Saved entries

'''

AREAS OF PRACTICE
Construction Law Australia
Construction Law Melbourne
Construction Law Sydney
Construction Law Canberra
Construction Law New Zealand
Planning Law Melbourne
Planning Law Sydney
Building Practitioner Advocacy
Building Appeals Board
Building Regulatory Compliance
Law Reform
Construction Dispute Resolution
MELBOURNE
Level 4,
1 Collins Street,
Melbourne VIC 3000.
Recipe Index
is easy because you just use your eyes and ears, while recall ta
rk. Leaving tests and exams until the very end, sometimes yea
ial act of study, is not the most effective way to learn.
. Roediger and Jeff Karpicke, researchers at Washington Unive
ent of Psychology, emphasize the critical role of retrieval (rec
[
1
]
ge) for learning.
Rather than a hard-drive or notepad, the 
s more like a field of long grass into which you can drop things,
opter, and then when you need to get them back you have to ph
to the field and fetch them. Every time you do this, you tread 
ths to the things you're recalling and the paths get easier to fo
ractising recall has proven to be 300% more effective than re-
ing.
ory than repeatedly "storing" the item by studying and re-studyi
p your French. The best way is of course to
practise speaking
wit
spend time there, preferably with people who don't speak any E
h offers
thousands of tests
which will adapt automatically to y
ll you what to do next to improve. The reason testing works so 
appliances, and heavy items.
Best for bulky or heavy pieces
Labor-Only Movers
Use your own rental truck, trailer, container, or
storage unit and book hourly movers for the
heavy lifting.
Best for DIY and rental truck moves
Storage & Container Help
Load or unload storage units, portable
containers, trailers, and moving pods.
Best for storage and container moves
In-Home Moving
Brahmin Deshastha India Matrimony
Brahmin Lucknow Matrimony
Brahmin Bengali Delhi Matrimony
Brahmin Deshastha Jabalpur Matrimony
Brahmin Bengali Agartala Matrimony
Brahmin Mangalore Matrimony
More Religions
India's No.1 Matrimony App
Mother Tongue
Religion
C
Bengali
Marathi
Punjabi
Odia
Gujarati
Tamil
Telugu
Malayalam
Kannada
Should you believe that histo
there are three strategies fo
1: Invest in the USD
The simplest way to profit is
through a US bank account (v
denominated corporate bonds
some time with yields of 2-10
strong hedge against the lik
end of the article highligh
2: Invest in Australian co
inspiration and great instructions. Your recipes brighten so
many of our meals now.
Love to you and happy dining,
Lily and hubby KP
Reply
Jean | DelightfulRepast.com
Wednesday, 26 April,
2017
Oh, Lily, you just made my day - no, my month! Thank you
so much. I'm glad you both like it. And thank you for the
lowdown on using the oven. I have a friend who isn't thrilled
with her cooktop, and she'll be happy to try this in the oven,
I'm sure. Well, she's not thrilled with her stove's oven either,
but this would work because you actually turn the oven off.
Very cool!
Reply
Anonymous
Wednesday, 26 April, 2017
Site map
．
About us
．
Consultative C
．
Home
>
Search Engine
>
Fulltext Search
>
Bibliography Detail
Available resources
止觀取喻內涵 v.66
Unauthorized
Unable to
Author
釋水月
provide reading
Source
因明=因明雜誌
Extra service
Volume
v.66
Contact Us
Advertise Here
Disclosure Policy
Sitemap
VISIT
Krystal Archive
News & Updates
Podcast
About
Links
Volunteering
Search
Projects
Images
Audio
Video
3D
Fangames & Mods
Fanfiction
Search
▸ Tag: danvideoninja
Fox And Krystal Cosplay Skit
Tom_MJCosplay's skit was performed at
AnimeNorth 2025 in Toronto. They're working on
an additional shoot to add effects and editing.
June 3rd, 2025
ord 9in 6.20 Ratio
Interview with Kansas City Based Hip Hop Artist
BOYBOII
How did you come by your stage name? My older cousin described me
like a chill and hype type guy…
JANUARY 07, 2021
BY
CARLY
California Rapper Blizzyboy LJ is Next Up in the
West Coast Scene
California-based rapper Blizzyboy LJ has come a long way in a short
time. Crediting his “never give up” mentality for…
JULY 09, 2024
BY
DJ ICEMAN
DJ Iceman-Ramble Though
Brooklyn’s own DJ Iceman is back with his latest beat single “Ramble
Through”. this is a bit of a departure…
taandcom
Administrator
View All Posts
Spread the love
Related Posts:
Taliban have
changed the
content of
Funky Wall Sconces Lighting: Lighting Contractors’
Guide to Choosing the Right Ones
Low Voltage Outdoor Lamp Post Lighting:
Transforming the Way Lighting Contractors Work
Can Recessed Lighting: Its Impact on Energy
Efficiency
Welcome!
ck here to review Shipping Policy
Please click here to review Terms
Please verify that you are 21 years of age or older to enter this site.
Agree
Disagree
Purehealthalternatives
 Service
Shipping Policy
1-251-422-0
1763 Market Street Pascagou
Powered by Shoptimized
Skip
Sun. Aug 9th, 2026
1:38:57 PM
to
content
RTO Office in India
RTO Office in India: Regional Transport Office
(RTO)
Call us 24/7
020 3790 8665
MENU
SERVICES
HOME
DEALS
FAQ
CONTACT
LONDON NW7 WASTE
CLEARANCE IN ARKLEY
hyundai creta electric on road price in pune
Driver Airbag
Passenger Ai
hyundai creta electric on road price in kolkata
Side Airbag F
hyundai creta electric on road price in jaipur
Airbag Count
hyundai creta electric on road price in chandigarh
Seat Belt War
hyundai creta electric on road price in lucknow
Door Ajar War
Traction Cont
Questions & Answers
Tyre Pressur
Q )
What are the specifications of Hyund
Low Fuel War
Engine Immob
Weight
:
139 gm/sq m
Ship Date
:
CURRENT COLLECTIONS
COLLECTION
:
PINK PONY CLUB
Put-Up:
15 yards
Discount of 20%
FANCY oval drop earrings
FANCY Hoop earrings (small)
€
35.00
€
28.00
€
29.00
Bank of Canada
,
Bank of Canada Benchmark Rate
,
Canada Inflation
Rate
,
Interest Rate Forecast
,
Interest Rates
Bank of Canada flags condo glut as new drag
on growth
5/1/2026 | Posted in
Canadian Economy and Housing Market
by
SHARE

'''

* **INSTRUCTIONS FOR THE TASK**:
I'd like the lines above from the one with "heavy lifting." up to and including the one with "some time with yields of 2-10" copied exactly, with no other lines.

* **EXPECTED ANSWER**:
heavy lifting.
Best for DIY and rental truck moves
Storage & Container Help
Load or unload storage units, portable
containers, trailers, and moving pods.
Best for storage and container moves
In-Home Moving
Brahmin Deshastha India Matrimony
Brahmin Lucknow Matrimony
Brahmin Bengali Delhi Matrimony
Brahmin Deshastha Jabalpur Matrimony
Brahmin Bengali Agartala Matrimony
Brahmin Mangalore Matrimony
More Religions
India's No.1 Matrimony App
Mother Tongue
Religion
C
Bengali
Marathi
Punjabi
Odia
Gujarati
Tamil
Telugu
Malayalam
Kannada
Should you believe that histo
there are three strategies fo
1: Invest in the USD
The simplest way to profit is
through a US bank account (v
denominated corporate bonds
some time with yields of 2-10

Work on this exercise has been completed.